Indeed, using the wrong orders would no doubt result in unnecessary losses and frustration, which makes understanding how they work extremely
important. There are four main trading orders that options traders use and they are; Buy To Open, Sell To Close, Buy To Close and Sell To Open.
Buy To Open (BTO) is the most basic trading order all
options trading beginners must know. Buy To Open is to be used when buying options, no matter
call or put options. Yes, you Buy To Open call options and Buy To Open put options as well. A lot of beginners misunderstand buying put options
as "shorting the stock" and uses the Sell To Open order instead. That is wrong. To be more technical, Buy To Open is used to establish
a long position.
The picture below explains the orders matching in options trading. As you can see, position established using the Buy To Open (BTO) orders are used to be closed with
Sell To Close.
Remember, always use the Buy To Close order when closing your naked put or call write position |
Buy To Open (BTO) means "Opening a position by Buying". This is exactly the same thing as buying stocks. Opening a position is to start a trading
position on a particular options contract. There are two main ways to open an options position; Going Long and going
short. Buy To Open
is opening a position by going long on a particular options contract.
When you Buy To Open an options contract, you are actually buying the options contracts from a
market maker and then keeping those options contracts in your account. This
allows you to benefit from the ownership of those options contracts including
exercising the options if you want to. To get an immediately fill, you should
use the Buy To Open order at the option's ASK price.
You Would Buy To Open call options when speculating an UPWARDS move in the underlying stock through buying its call options alone. In fact, this is the exact order you will use when executing a Long Call options strategy. Buy To Open call options allows you to own those call options and benefit from its appreciation when the underlying stock goes up and also allows you to exercise the option to buy the underlying stock at the strike price anytime you want to before the call options expire.
Buy To Open Example :
John wants to buy the Jan40Call on the QQQQ to speculate that the QQQQ will go up. He will Buy To Open (BTO) the Jan40Calls. |
In order to take profit or stop loss on this position, you would use a Sell To Close order.

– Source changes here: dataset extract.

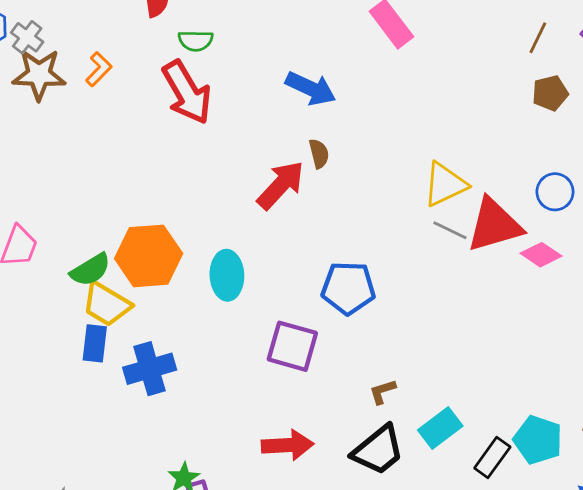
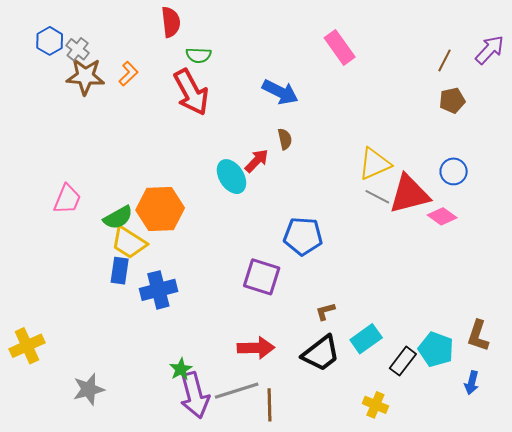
red arrow: (281, 185) -> (257, 161), size x0.7
cyan ellipse: (227, 275) -> (231, 177), moved, turned -32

You would Buy To Open put options when speculating a DOWNWARDS move in the underlying stock through buying its put options alone. This is the order you will use when executing a Long Put options strategy. Buy To Open put options allows you to own those put options and benefit from its appreciation when the underlying stock goes DOWN and also allows you to exercise the option to sell the underlying stock at the strike price anytime you want to before the put options expire.
Buy To Open Example :
John wants to buy the Jan40Put on the QQQQ to speculate that the QQQQ will go down. He will Buy To Open (BTO) the Jan40Puts. |
In order to take profit or stop loss on this position, you would use a Sell To Close order.